So I went to buy some workplace-appropriate flats, since lolmom is tired of my snaffling hers (apparently I "stretch them out" or something) and even though I can wear jeans to work, I can't wear sneakers. Thus, my excursion to
Shoe Carnival.
I should mention here that, while I like shoes, I hate shopping for shoes. There are a multitude of reasons for this.

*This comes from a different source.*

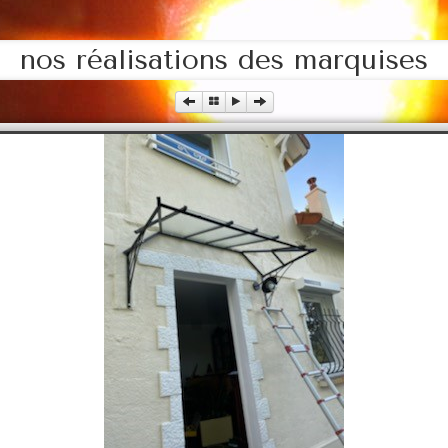
nos réalisations des marquises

1.) There are these fucking deformed freaks who have arches in their feet. (Oh, yeah, that's a real evolutionary advantage. You can just arch on away to safety when the saber-toothed tiger comes! Good luck with that, deformed freaks.) I am all for being nice to the deformed freaks since they cannot help their malformed feet. However, I object to the fact that shoes are apparently only designed and sold with deformed freaks in mind and not meant for normal people with no arches. (This is an evolutionary advantage because otherwise they would have collapsed when I was working at Lol-Mart and standing for 4-8 hours every day.)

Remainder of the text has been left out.